How to conditionally remove missing values (long-format)

Hi, I have a long-format dataset with 3 assessment points. Something like this:

dataset = data.frame("id"=c(1,1,1,2,2,2,3,3,3,4,4,4,5,5,5),
"assessment"=c(1,2,3,1,2,3,1,2,3,1,2,3,1,2,3),
"scoreA"=c(7,9,5,NA,5,11,2,3,9,1,NA,NA,7,NA,5),
"scoreB"=c(1,2,7,6,1,11,3,3,2,1,12,NA,NA,4,5))
dataset

I would like to remove all observations belonging to the same ID, if ther is any NA at assessment 1. For instance the ID's 2 and 5 have NA cases at assessment 1, so they should be excluded.

I'm trying to sort this out using dplyr and tidyr functions "group_by" "filter" , etc

Thanks!!

Many thanks for the help. Sorry I don't think I explained well what I am looking for.

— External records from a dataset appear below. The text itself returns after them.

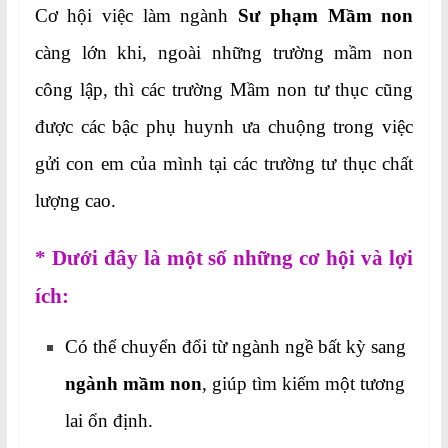
Cơ hội việc làm ngành
Sư phạm Mầm non
càng lớn khi, ngoài những trường mầm non
công lập, thì các trường Mầm non tư thục cũng
được các bậc phụ huynh ưa chuộng trong việc
gửi con em của mình tại các trường tư thục chất
lượng cao.
* Dưới đây là một số những cơ hội và lợi
ích:
Có thể chuyển đổi từ ngành ngề bất kỳ sang
ngành mầm non
, giúp tìm kiếm một tương
lai ổn định.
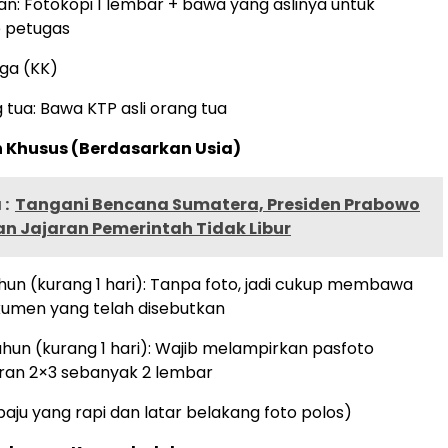
ran: Fotokopi 1 lembar + bawa yang aslinya untuk
e petugas
rga (KK)
 tua: Bawa KTP asli orang tua
 Khusus (Berdasarkan Usia)
:
Tangani Bencana Sumatera, Presiden Prabowo
an Jajaran Pemerintah Tidak Libur
hun (kurang 1 hari): Tanpa foto, jadi cukup membawa
men yang telah disebutkan
ahun (kurang 1 hari): Wajib melampirkan pasfoto
ran 2×3 sebanyak 2 lembar
 baju yang rapi dan latar belakang foto polos)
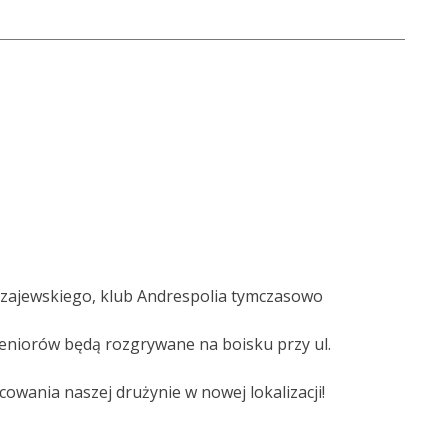
Czajewskiego, klub Andrespolia tymczasowo
seniorów będą rozgrywane na boisku przy ul.
owania naszej drużynie w nowej lokalizacji!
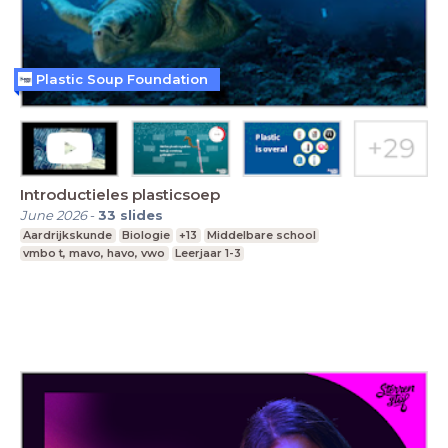
Plastic Soup Foundation
Introductieles plasticsoep
June 2026
-
33
slides
Aardrijkskunde
Biologie
+13
Middelbare school
vmbo t, mavo, havo, vwo
Leerjaar 1-3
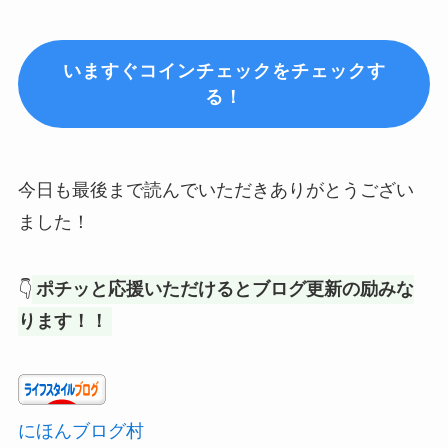
いますぐコインチェックをチェックす
る！
今日も最後まで読んでいただきありがとうござい
ました！
👇
ポチッと応援いただけるとブログ更新の励みな
ります！！
にほんブログ村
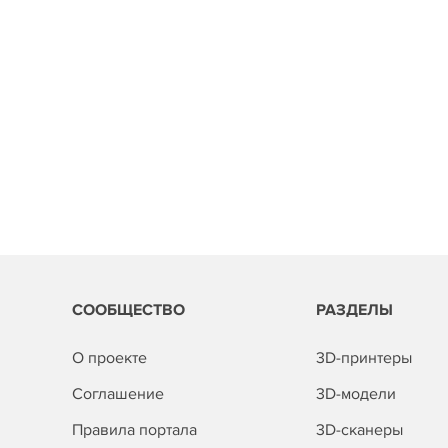
СООБЩЕСТВО
РАЗДЕЛЫ
О проекте
3D-принтеры
Соглашение
3D-модели
Правила портала
3D-сканеры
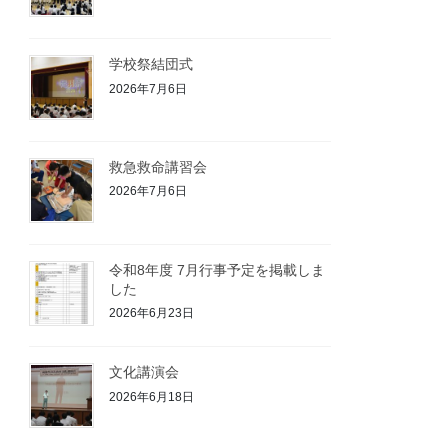
学校祭結団式
2026年7月6日
救急救命講習会
2026年7月6日
令和8年度 7月行事予定を掲載しま
した
2026年6月23日
文化講演会
2026年6月18日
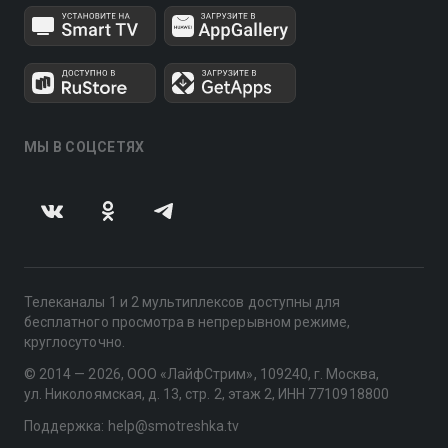
МЫ В СОЦСЕТЯХ
Телеканалы 1 и 2 мультиплексов доступны для
бесплатного просмотра в непрерывном режиме,
круглосуточно.
© 2014 — 2026, ООО «ЛайфСтрим», 109240, г. Москва,
ул. Николоямская, д. 13, стр. 2, этаж 2, ИНН 7710918800
Поддержка: help@smotreshka.tv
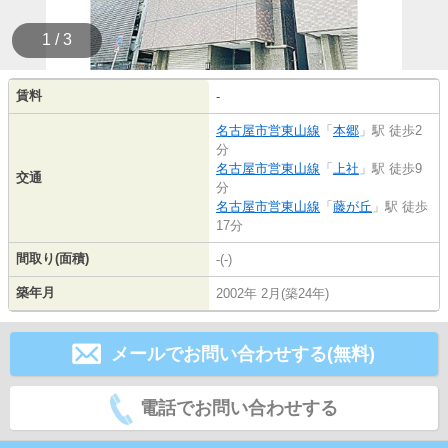
1 / 3
賃料
-
名古屋市営東山線
「
本郷
」駅 徒歩2
分
名古屋市営東山線
「
上社
」駅 徒歩9
交通
分
名古屋市営東山線
「
藤が丘
」駅 徒歩
17分
間取り(面積)
-(-)
築年月
2002年 2月(築24年)
メールでお問い合わせする(無料)
電話でお問い合わせする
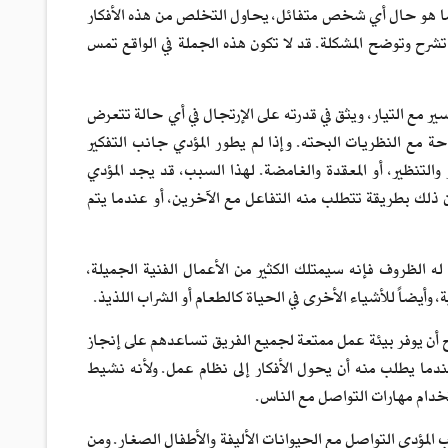
وكما هو حال أي شخص متفائل، يحاول التخلص من هذه الأفكار
 تشرح وتوضح المشكلة. قد لا تكون هذه الجملة في الواقع تمس
ير مع التيار، ويثق في قدرته على الإرتجال في أي حالة تتعرض
احة مع النظريات البحته. وإذا لم يطور المؤدي جانب التفكير
لتنظير، أو المعقدة والغامضة. لهذا السبب، قد يجد المؤدي
 ذلك بطريقة تتطلب منه التفاعل مع الآخرين، أو عندما يتم
الظروف فإنه سيمتلك الكثير من الأعمال الفنية الجميلة،
أيضاً للأشياء الأخرى في الحياة كالطعام أو الشراب اللذيذ.
 أن يوفر بيئة عمل ممتعة لجميع الفريق تساعدهم على إنجاز
ندما يطلب منه أن يحول الأفكار إلى نظام عمل. ولأنه نشيط
خدام مهارات التواصل مع الناس.
مؤدي التواصل مع الحيوانات الأليفة والأطفال الصغار. ومن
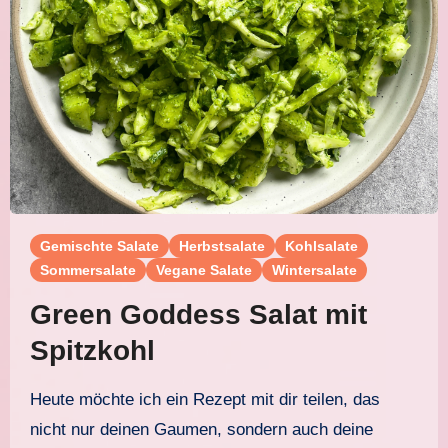
Gemischte Salate
Herbstsalate
Kohlsalate
Sommersalate
Vegane Salate
Wintersalate
Green Goddess Salat mit
Spitzkohl
Heute möchte ich ein Rezept mit dir teilen, das
nicht nur deinen Gaumen, sondern auch deine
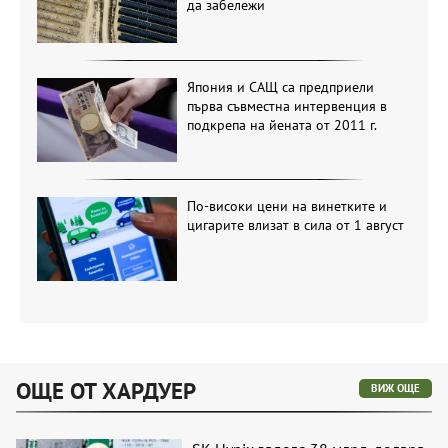
да забележи
Япония и САЩ са предприели
първа съвместна интервенция в
подкрепа на йената от 2011 г.
По-високи цени на винетките и
цигарите влизат в сила от 1 август
ОЩЕ ОТ ХАРДУЕР
ВИЖ ОЩЕ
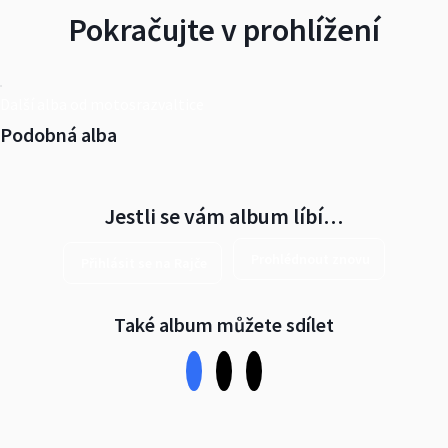
Pokračujte v prohlížení
Další alba od motosrazvaltice
Podobná alba
Jestli se vám album líbí…
Prohlédnout znovu
Přihlásit se na Rajče
Také album můžete sdílet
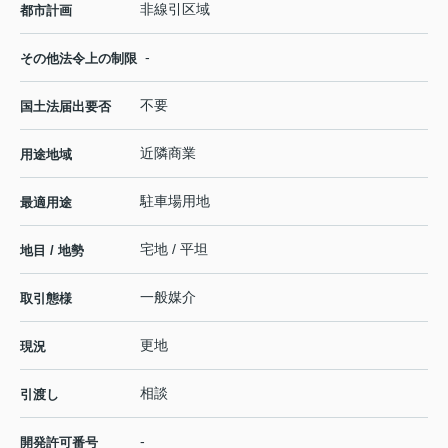
非線引区域
都市計画
-
その他法令上の制限
不要
国土法届出要否
近隣商業
用途地域
駐車場用地
最適用途
宅地 / 平坦
地目 / 地勢
一般媒介
取引態様
更地
現況
相談
引渡し
-
開発許可番号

I would like to remove the entire ID cases only when there is a NA for assessment = 1

In this dataset, the ID's 2 and 5 do have NA's at assessment=1 for scoreA or scoreB, so they should be removed. The other ID's can stay.

Thanks

Try this.

dataset  <-  data.frame("id"=c(1,1,1,2,2,2,3,3,3,4,4,4,5,5,5),
                        "assessment"=c(1,2,3,1,2,3,1,2,3,1,2,3,1,2,3),
                        "scoreA"=c(7,9,5,NA,5,11,2,3,9,1,NA,NA,7,NA,5),
                        "scoreB"=c(1,2,7,6,1,11,3,3,2,1,12,NA,NA,4,5))
library(dplyr)
#> 
#> Attaching package: 'dplyr'
#> The following objects are masked from 'package:stats':
#> 
#>     filter, lag
#> The following objects are masked from 'package:base':
#> 
#>     intersect, setdiff, setequal, union

to_remove <- dataset |> filter(assessment == 1, if_any(everything(), is.na)) |> select(id) |> pull(id)

dataset <- dataset |> filter(!id %in% to_remove)

Created on 2025-03-18 with reprex v2.1.1

1 Like

Brilliant! Many thanks for the help! Solved!